Each line of the data below that carries the word "avatar" needs to be copied.

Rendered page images
-*-*-
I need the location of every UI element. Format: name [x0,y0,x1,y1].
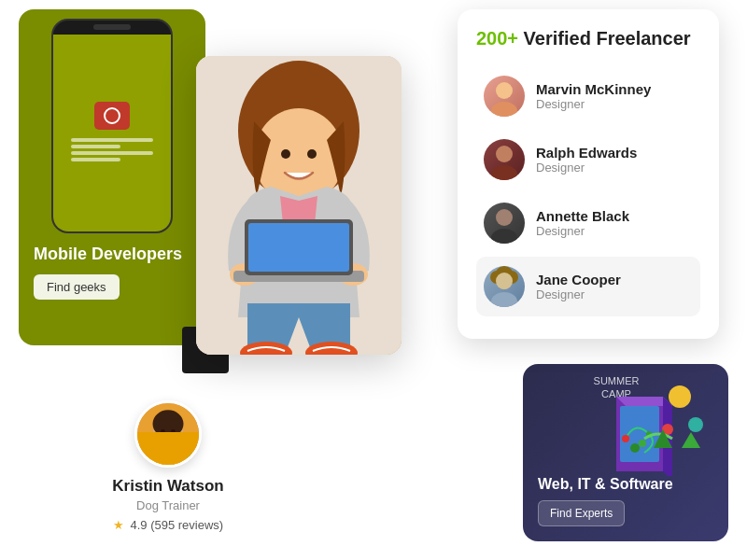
svg-point-31 [161,429,165,434]
card-illustration: SUMMER CAMP [523,364,728,476]
svg-rect-35 [154,444,181,451]
svg-point-30 [153,410,184,437]
svg-point-4 [281,149,290,159]
svg-point-5 [307,149,317,159]
kristin-avatar [134,400,202,468]
avatar [484,266,525,307]
svg-point-13 [496,82,513,99]
camera-icon [94,102,130,130]
freelancer-name: Jane Cooper [536,272,621,287]
freelancer-name: Ralph Edwards [536,145,637,161]
svg-point-16 [491,165,517,180]
freelancer-list-card: 200+ Verified Freelancer Marvin McKinney… [458,9,719,339]
avatar [484,203,525,244]
find-experts-button[interactable]: Find Experts [538,500,625,526]
svg-point-32 [171,429,176,434]
svg-point-20 [491,292,517,307]
svg-marker-47 [682,432,700,448]
freelancer-role: Designer [536,287,621,301]
avatar [484,139,525,180]
text-line [71,145,120,148]
person-illustration [196,56,402,355]
kristin-role: Dog Trainer [75,498,261,512]
find-geeks-button[interactable]: Find geeks [34,274,120,300]
svg-point-17 [496,209,513,226]
svg-point-15 [496,146,513,162]
text-line [71,151,153,155]
text-line [71,158,120,161]
avatar [484,76,525,117]
web-card-svg: SUMMER CAMP [523,364,728,476]
svg-rect-33 [149,450,187,455]
web-card-title: Web, IT & Software [538,476,713,493]
svg-rect-10 [248,223,349,272]
text-line [71,138,153,142]
freelancer-role: Designer [536,161,637,175]
rating-reviews: (595 reviews) [150,518,223,532]
svg-rect-27 [163,440,174,450]
svg-point-44 [688,417,703,432]
svg-rect-34 [153,442,184,453]
svg-point-18 [491,229,517,244]
kristin-name: Kristin Watson [75,477,261,496]
svg-point-42 [639,440,646,447]
freelancer-item-active[interactable]: Jane Cooper Designer [476,257,700,316]
phone-mockup [51,19,173,233]
svg-point-43 [669,385,691,408]
svg-point-39 [622,435,629,442]
svg-text:SUMMER: SUMMER [594,375,640,386]
freelancer-header: 200+ Verified Freelancer [476,28,700,49]
svg-point-41 [630,443,640,453]
freelancer-item[interactable]: Annette Black Designer [476,193,700,253]
svg-point-14 [491,102,517,117]
star-icon: ★ [113,518,124,532]
rating-value: 4.9 [130,518,147,532]
freelancer-item[interactable]: Marvin McKinney Designer [476,66,700,126]
web-it-software-card: SUMMER CAMP [523,364,728,541]
freelancer-name: Annette Black [536,208,629,224]
card-title: Mobile Developers [34,245,190,265]
svg-point-26 [149,443,187,468]
kristin-watson-card: Kristin Watson Dog Trainer ★ 4.9 (595 re… [75,400,261,532]
online-indicator [184,450,195,461]
kristin-rating: ★ 4.9 (595 reviews) [75,518,261,532]
center-photo-card [196,56,402,355]
freelancer-role: Designer [536,97,651,111]
svg-point-24 [496,273,513,289]
mobile-developers-card: Mobile Developers Find geeks [19,9,205,345]
freelancer-name: Marvin McKinney [536,81,651,97]
freelancer-role: Designer [536,224,629,238]
freelancer-item[interactable]: Ralph Edwards Designer [476,130,700,189]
-*-*-
▶ SOLUTION TO THE PROBLEM:
kristin-avatar [134,400,202,468]
avatar [484,266,525,307]
avatar [484,203,525,244]
avatar [484,139,525,180]
avatar [484,76,525,117]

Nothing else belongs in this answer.